This week, Democratic presidential hopeful and former San Antonio mayor Julián Castro unveiled his plan to reform police departments across the nation.
His “People First Policing” plan aims to end over-aggressive policing, combat racially discriminatory policing, and establish a method of accountability for police.
The proposal would set up dozens of reforms. Among them, restricting the use of deadly force unless police are involved in a life-threatening situation, putting an end to racist policies like stop-and-frisk, and issuing racial/anti-bias training for authorities.
But the plan also includes several unique initiatives for police reform that have yet to be seen on a presidential stage. One of the most interesting aspects of Castro’s reform plan includes a heavy focus on policing data.

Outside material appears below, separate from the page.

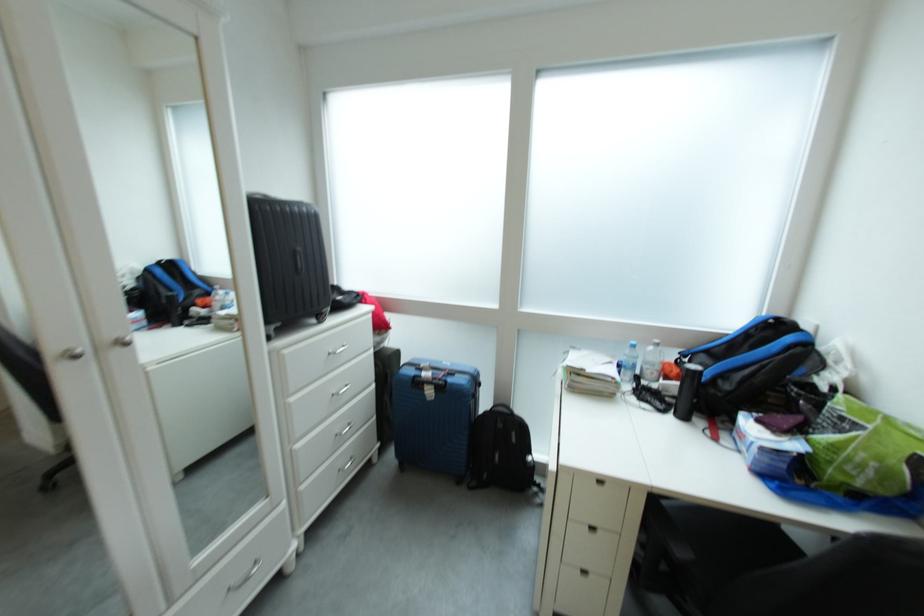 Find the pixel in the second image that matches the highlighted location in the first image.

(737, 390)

Castro’s plan calls for a “public national database that tracks all police officers decertified in any state or locality” in order to “ensure full transparency of officers when seeking employment in other states.”
Hopefully, that would prevent problematic officers with a history of violent policing from being hired without the public knowing about it.

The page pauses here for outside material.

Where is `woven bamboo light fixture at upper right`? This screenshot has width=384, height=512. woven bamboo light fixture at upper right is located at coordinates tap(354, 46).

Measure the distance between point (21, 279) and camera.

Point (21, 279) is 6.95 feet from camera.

The reforms also call for collection of data on all detentions, stops, frisks, searches, summons, and arrests in order to better inform police reform moving forward.
In 2019 so far, 390 people have been shot and killed by police according to a database maintained by the Washington Post. Last year, police killed 992 people. Studies have shown that when police use force, a disproportionate number of the victims are Black— especially in situations where authorities are under no threat.